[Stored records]

-*-*-

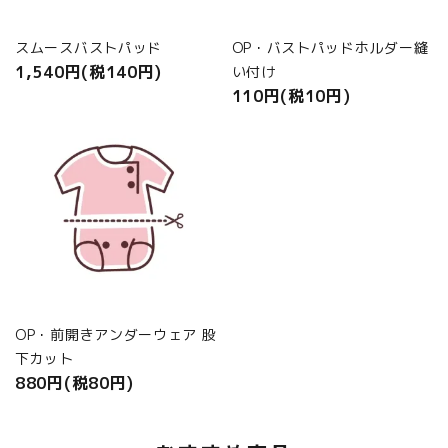
スムースバストパッド
OP・バストパッドホルダー縫
1,540円(税140円)
い付け
110円(税10円)
OP・前開きアンダーウェア 股
下カット
880円(税80円)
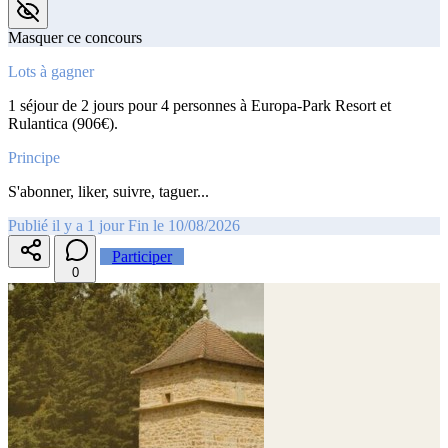
Masquer ce concours
Lots à gagner
1 séjour de 2 jours pour 4 personnes à Europa-Park Resort et
Rulantica (906€).
Principe
S'abonner, liker, suivre, taguer...
Publié il y a 1 jour
Fin le 10/08/2026
Participer
0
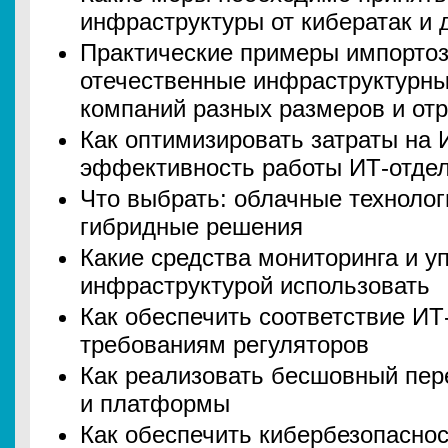
инфраструктуры от кибератак и д
Практические примеры импортоз
отечественные инфраструктурн
компаний разных размеров и от
Как оптимизировать затраты на 
эффективность работы ИТ-отде
Что выбрать: облачные технолог
гибридные решения
Какие средства мониторинга и у
инфраструктурой использовать
Как обеспечить соответствие И
требованиям регуляторов
Как реализовать бесшовный пер
и платформы
Как обеспечить кибербезопасно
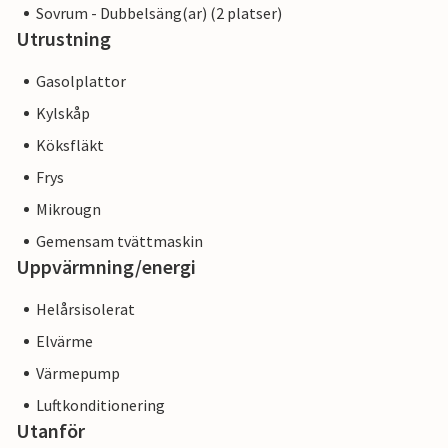
Sovrum - Dubbelsäng(ar) (2 platser)
Utrustning
Gasolplattor
Kylskåp
Köksfläkt
Frys
Mikrougn
Gemensam tvättmaskin
Uppvärmning/energi
Helårsisolerat
Elvärme
Värmepump
Luftkonditionering
Utanför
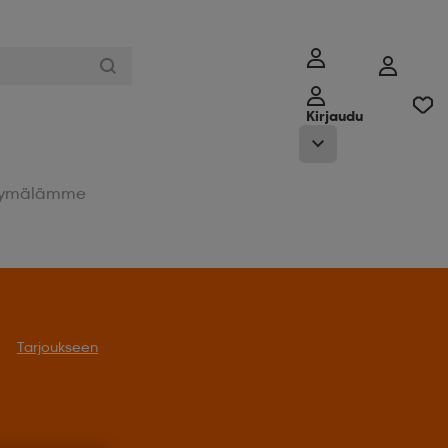
Kirjaudu
ymälämme
Tarjoukseen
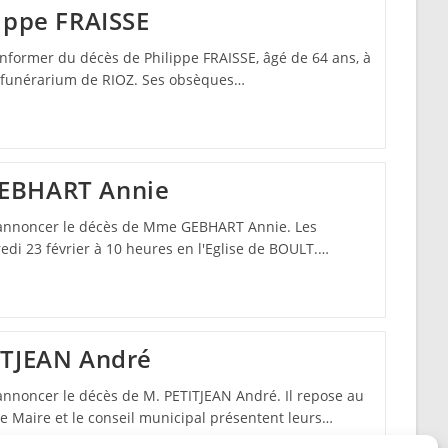
ippe FRAISSE
informer du décès de Philippe FRAISSE, âgé de 64 ans, à
au funérarium de RIOZ. Ses obsèques…
EBHART Annie
 annoncer le décès de Mme GEBHART Annie. Les
edi 23 février à 10 heures en l'Eglise de BOULT.…
ITJEAN André
annoncer le décès de M. PETITJEAN André. Il repose au
 Maire et le conseil municipal présentent leurs…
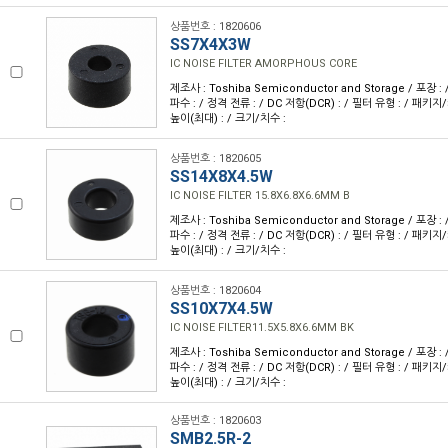
상품번호 : 1820606
SS7X4X3W
IC NOISE FILTER AMORPHOUS CORE
제조사 : Toshiba Semiconductor and Storage / 포장 
파수 : / 정격 전류 : / DC 저항(DCR) : / 필터 유형 : / 패키지
높이(최대) : / 크기/치수 :
상품번호 : 1820605
SS14X8X4.5W
IC NOISE FILTER 15.8X6.8X6.6MM B
제조사 : Toshiba Semiconductor and Storage / 포장 
파수 : / 정격 전류 : / DC 저항(DCR) : / 필터 유형 : / 패키지
높이(최대) : / 크기/치수 :
상품번호 : 1820604
SS10X7X4.5W
IC NOISE FILTER11.5X5.8X6.6MM BK
제조사 : Toshiba Semiconductor and Storage / 포장 
파수 : / 정격 전류 : / DC 저항(DCR) : / 필터 유형 : / 패키지
높이(최대) : / 크기/치수 :
상품번호 : 1820603
SMB2.5R-2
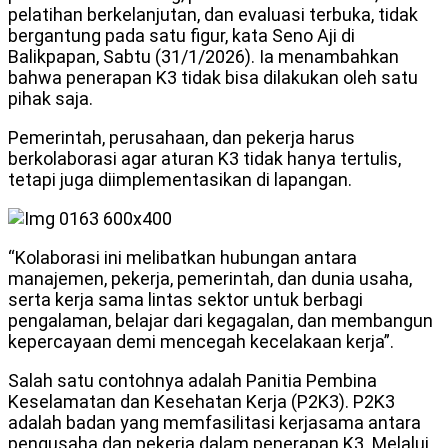
pelatihan berkelanjutan, dan evaluasi terbuka, tidak
bergantung pada satu figur, kata Seno Aji di
Balikpapan, Sabtu (31/1/2026). Ia menambahkan
bahwa penerapan K3 tidak bisa dilakukan oleh satu
pihak saja.
Pemerintah, perusahaan, dan pekerja harus
berkolaborasi agar aturan K3 tidak hanya tertulis,
tetapi juga diimplementasikan di lapangan.
“Kolaborasi ini melibatkan hubungan antara
manajemen, pekerja, pemerintah, dan dunia usaha,
serta kerja sama lintas sektor untuk berbagi
pengalaman, belajar dari kegagalan, dan membangun
kepercayaan demi mencegah kecelakaan kerja”.
Salah satu contohnya adalah Panitia Pembina
Keselamatan dan Kesehatan Kerja (P2K3). P2K3
adalah badan yang memfasilitasi kerjasama antara
pengusaha dan pekerja dalam penerapan K3. Melalui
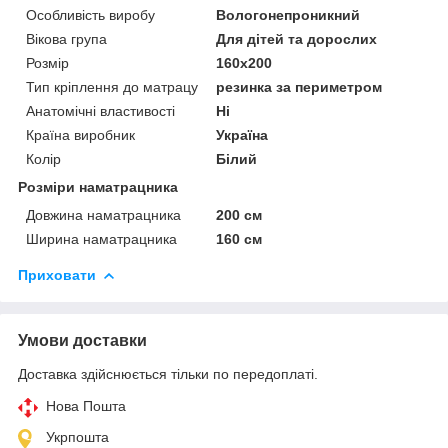
Особливість виробу
Вологонепроникний
Вікова група
Для дітей та дорослих
Розмір
160x200
Тип кріплення до матрацу
резинка за периметром
Анатомічні властивості
Ні
Країна виробник
Україна
Колір
Білий
Розміри наматрацника
Довжина наматрацника
200 см
Ширина наматрацника
160 см
Приховати
Умови доставки
Доставка здійснюється тільки по передоплаті.
Нова Пошта
Укрпошта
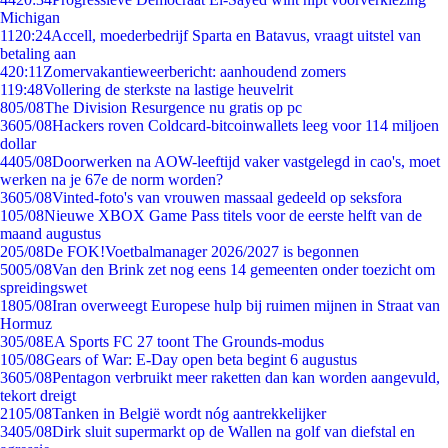
Michigan
11
20:24
Accell, moederbedrijf Sparta en Batavus, vraagt uitstel van
betaling aan
4
20:11
Zomervakantieweerbericht: aanhoudend zomers
1
19:48
Vollering de sterkste na lastige heuvelrit
8
05/08
The Division Resurgence nu gratis op pc
36
05/08
Hackers roven Coldcard-bitcoinwallets leeg voor 114 miljoen
dollar
44
05/08
Doorwerken na AOW-leeftijd vaker vastgelegd in cao's, moet
werken na je 67e de norm worden?
36
05/08
Vinted-foto's van vrouwen massaal gedeeld op seksfora
1
05/08
Nieuwe XBOX Game Pass titels voor de eerste helft van de
maand augustus
2
05/08
De FOK!Voetbalmanager 2026/2027 is begonnen
50
05/08
Van den Brink zet nog eens 14 gemeenten onder toezicht om
spreidingswet
18
05/08
Iran overweegt Europese hulp bij ruimen mijnen in Straat van
Hormuz
3
05/08
EA Sports FC 27 toont The Grounds-modus
1
05/08
Gears of War: E-Day open beta begint 6 augustus
36
05/08
Pentagon verbruikt meer raketten dan kan worden aangevuld,
tekort dreigt
21
05/08
Tanken in België wordt nóg aantrekkelijker
34
05/08
Dirk sluit supermarkt op de Wallen na golf van diefstal en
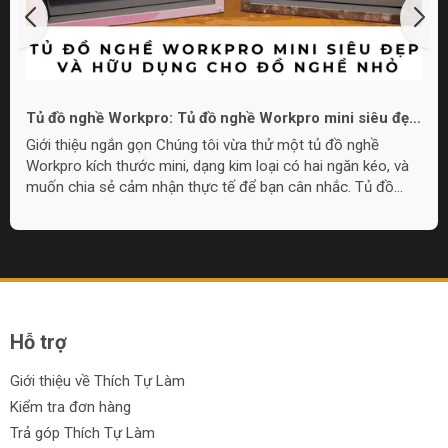
Tủ đồ nghề Workpro: Tủ đồ nghề Workpro mini siêu đẹp
và hữu dụng cho đồ nghề nhỏ
Giới thiệu ngắn gọn Chúng tôi vừa thử một tủ đồ nghề
Workpro kích thước mini, dạng kim loại có hai ngăn kéo, và
muốn chia sẻ cảm nhận thực tế để bạn cân nhắc. Tủ đồ
nghề Workpro mini này phù hợp cho nhu cầu lưu trữ đồ
nghề nhỏ gọn, làm quà tặng, hoặc đặt trong góc làm việc khi
không cần tủ quá lớn. Overview: Thiết kế và cấu tạo Tủ có
chất liệu kim loại, lớp sơn hoàn thiện đẹp mắt với lựa chọn
màu sắc, bao gồm họa tiết camo và pink camo. Thiết kế
gồm một nắp...
Hỗ trợ
Giới thiệu về Thích Tự Làm
Kiểm tra đơn hàng
Trả góp Thích Tự Làm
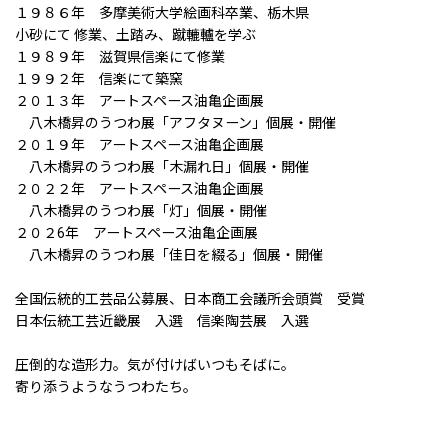
１９８６年 多摩美術大学絵画科卒業、栃木県
小砂にて 修業、土踏み、蹴轆轤を学ぶ
１９８９年 滋賀県信楽にて修業
１９９２年 信楽にて築窯
２０１３年 アートスペース油亀企画展
八木橋昇のうつわ展「アフタヌーン」個展・開催
２０１９年 アートスペース油亀企画展
八木橋昇のうつわ展「木漏れ日」個展・開催
２０２２年 アートスペース油亀企画展
八木橋昇のうつわ展「灯」個展・開催
２０２6年 アートスペース油亀企画展
八木橋昇のうつわ展「佳日を綴る」個展・開催
全国伝統的工芸品公募展、日本商工会議所会頭賞 受賞
日本伝統工芸近畿展 入選 信楽陶芸展 入選
圧倒的な造形力。気が付けばいつもそばに。
寄り添うようなうつわたち。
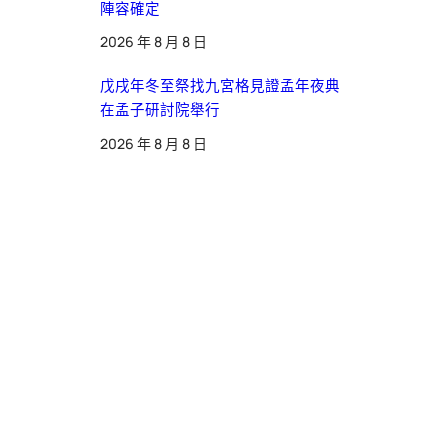
陣容確定
2026 年 8 月 8 日
戊戌年冬至祭找九宮格見證孟年夜典
在孟子研討院舉行
2026 年 8 月 8 日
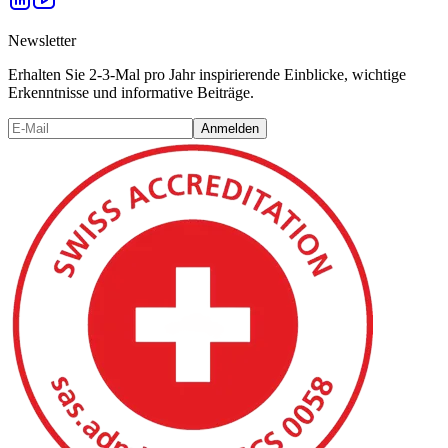
Newsletter
Erhalten Sie 2-3-Mal pro Jahr inspirierende Einblicke, wichtige
Erkenntnisse und informative Beiträge.
Anmelden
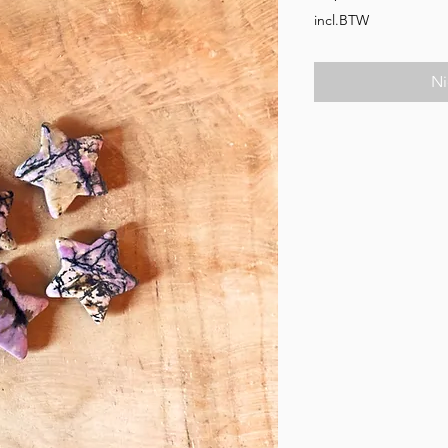
incl.BTW
Ni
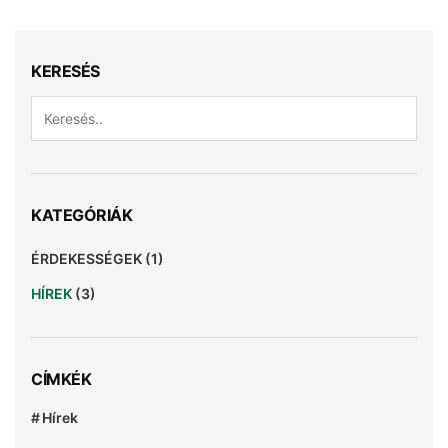
KERESÉS
KATEGÓRIÁK
ÉRDEKESSÉGEK
(1)
HÍREK
(3)
CÍMKÉK
Hírek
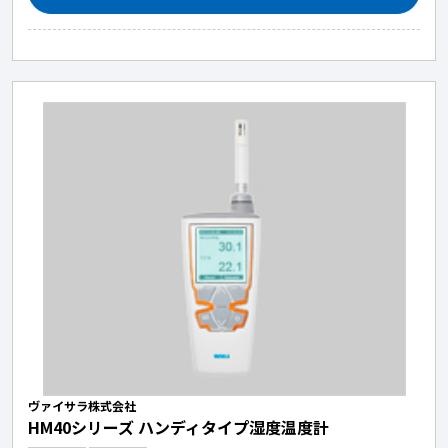
ヴァイサラ株式会社
HM40シリーズ ハンディタイプ湿度温度計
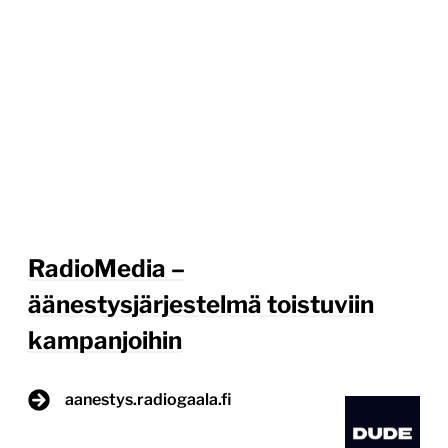
RadioMedia –
äänestysjärjestelmä toistuviin
kampanjoihin
aanestys.radiogaala.fi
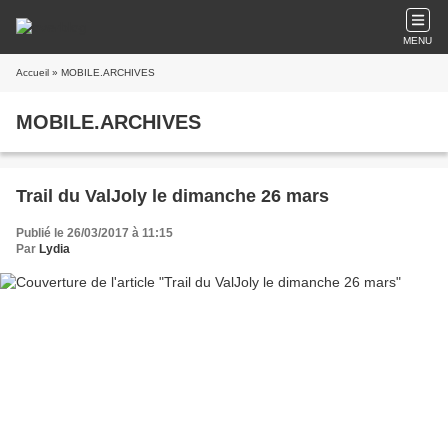
MENU
Accueil
» MOBILE.ARCHIVES
MOBILE.ARCHIVES
Trail du ValJoly le dimanche 26 mars
Publié le 26/03/2017 à 11:15
Par
Lydia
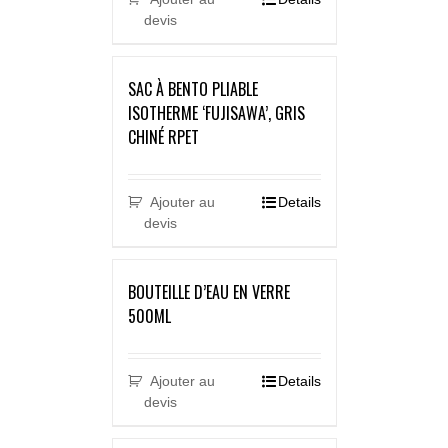
devis
SAC À BENTO PLIABLE
ISOTHERME ‘FUJISAWA’, GRIS
CHINÉ RPET
Ajouter au
Details
devis
BOUTEILLE D’EAU EN VERRE
500ML
Ajouter au
Details
devis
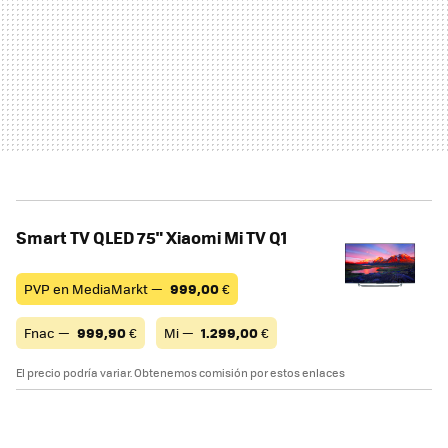
Smart TV QLED 75" Xiaomi Mi TV Q1
PVP en MediaMarkt —
999,00
€
Fnac —
999,90
€
Mi —
1.299,00
€
El precio podría variar. Obtenemos comisión por estos enlaces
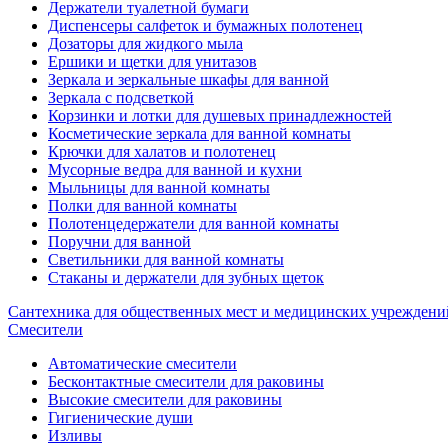
Держатели туалетной бумаги
Диспенсеры салфеток и бумажных полотенец
Дозаторы для жидкого мыла
Ершики и щетки для унитазов
Зеркала и зеркальные шкафы для ванной
Зеркала с подсветкой
Корзинки и лотки для душевых принадлежностей
Косметические зеркала для ванной комнаты
Крючки для халатов и полотенец
Мусорные ведра для ванной и кухни
Мыльницы для ванной комнаты
Полки для ванной комнаты
Полотенцедержатели для ванной комнаты
Поручни для ванной
Светильники для ванной комнаты
Стаканы и держатели для зубных щеток
Сантехника для общественных мест и медицинских учреждени
Смесители
Автоматические смесители
Бесконтактные смесители для раковины
Высокие смесители для раковины
Гигиенические души
Изливы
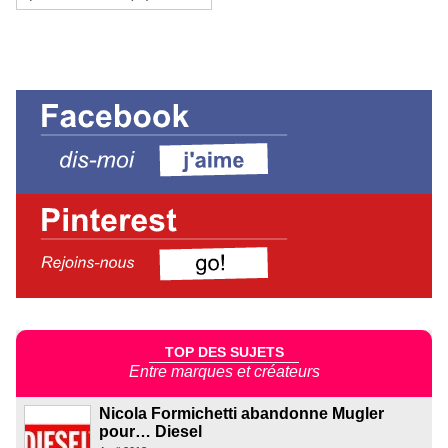
TOP DES SUJETS
Entre marques et créateurs
Nicola Formichetti abandonne Mugler
pour… Diesel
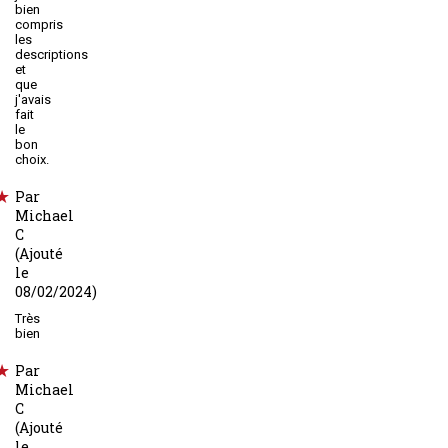
bien
compris
les
descriptions
et
que
j'avais
fait
le
bon
choix.
Par
Michael
C
(Ajouté
le
08/02/2024)
Très
bien
Par
Michael
C
(Ajouté
le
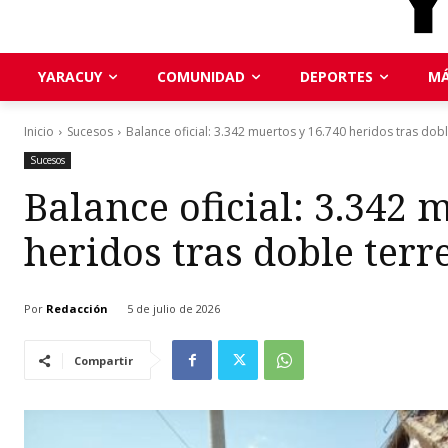
YARACUY
COMUNIDAD
DEPORTES
MÁ
Inicio
Sucesos
Balance oficial: 3.342 muertos y 16.740 heridos tras dob
Sucesos
Balance oficial: 3.342 
heridos tras doble ter
Por
Redacción
5 de julio de 2026
Compartir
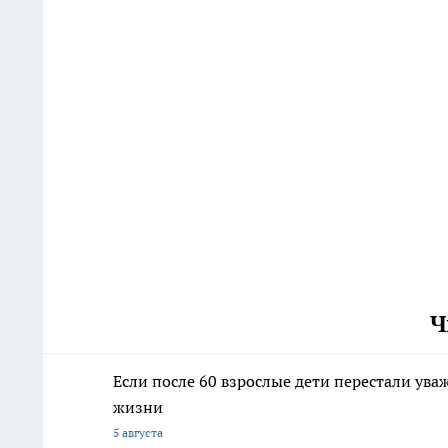
Ч
Если после 60 взрослые дети перестали ува
жизни
5 августа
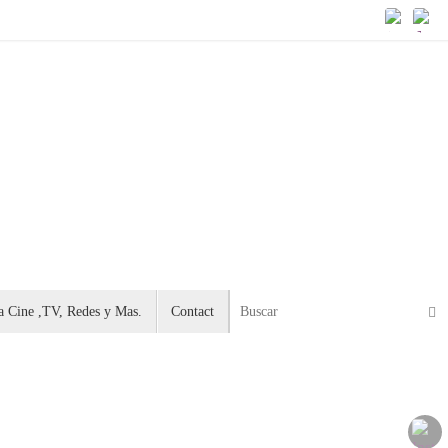
Busc
 Cine ,TV, Redes y Mas.
Contact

-*-*-

What is being asked → Only the lines starting at the one that includes "Workpro kích thước" and ending at the one that includes "Корзинки и лотки для душевых принадлежностей" should be retyped, exactly, from the records above; no pictures.

Result of the task →
Workpro kích thước mini, dạng kim loại có hai ngăn kéo, và
muốn chia sẻ cảm nhận thực tế để bạn cân nhắc. Tủ đồ
nghề Workpro mini này phù hợp cho nhu cầu lưu trữ đồ
nghề nhỏ gọn, làm quà tặng, hoặc đặt trong góc làm việc khi
không cần tủ quá lớn. Overview: Thiết kế và cấu tạo Tủ có
chất liệu kim loại, lớp sơn hoàn thiện đẹp mắt với lựa chọn
màu sắc, bao gồm họa tiết camo và pink camo. Thiết kế
gồm một nắp...
Hỗ trợ
Giới thiệu về Thích Tự Làm
Kiểm tra đơn hàng
Trả góp Thích Tự Làm
１９８６年 多摩美術大学絵画科卒業、栃木県
小砂にて 修業、土踏み、蹴轆轤を学ぶ
１９８９年 滋賀県信楽にて修業
１９９２年 信楽にて築窯
２０１３年 アートスペース油亀企画展
八木橋昇のうつわ展「アフタヌーン」個展・開催
２０１９年 アートスペース油亀企画展
八木橋昇のうつわ展「木漏れ日」個展・開催
２０２２年 アートスペース油亀企画展
八木橋昇のうつわ展「灯」個展・開催
２０２6年 アートスペース油亀企画展
八木橋昇のうつわ展「佳日を綴る」個展・開催
全国伝統的工芸品公募展、日本商工会議所会頭賞 受賞
日本伝統工芸近畿展 入選 信楽陶芸展 入選
圧倒的な造形力。気が付けばいつもそばに。
寄り添うようなうつわたち。
陣容確定
2026 年 8 月 8 日
戊戌年冬至祭找九宮格見證孟年夜典
在孟子研討院舉行
2026 年 8 月 8 日
Newsletter
Erhalten Sie 2-3-Mal pro Jahr inspirierende Einblicke, wichtige
Erkenntnisse und informative Beiträge.
Anmelden
incl.BTW
Ni
KERESÉS
KATEGÓRIÁK
ÉRDEKESSÉGEK
(1)
HÍREK
(3)
CÍMKÉK
Hírek
ヴァイサラ株式会社
HM40シリーズ ハンディタイプ湿度温度計
RadioMedia –
äänestysjärjestelmä toistuviin
kampanjoihin
aanestys.radiogaala.fi
MENU
Accueil
» MOBILE.ARCHIVES
MOBILE.ARCHIVES
Trail du ValJoly le dimanche 26 mars
Publié le 26/03/2017 à 11:15
Par
Lydia
devis
SAC À BENTO PLIABLE
ISOTHERME ‘FUJISAWA’, GRIS
CHINÉ RPET
Ajouter au
Details
devis
BOUTEILLE D’EAU EN VERRE
500ML
Ajouter au
Details
devis
Smart TV QLED 75" Xiaomi Mi TV Q1
PVP en MediaMarkt —
999,00
€
Fnac —
999,90
€
Mi —
1.299,00
€
El precio podría variar. Obtenemos comisión por estos enlaces
Держатели туалетной бумаги
Диспенсеры салфеток и бумажных полотенец
Дозаторы для жидкого мыла
Ершики и щетки для унитазов
Зеркала и зеркальные шкафы для ванной
Зеркала с подсветкой
Корзинки и лотки для душевых принадлежностей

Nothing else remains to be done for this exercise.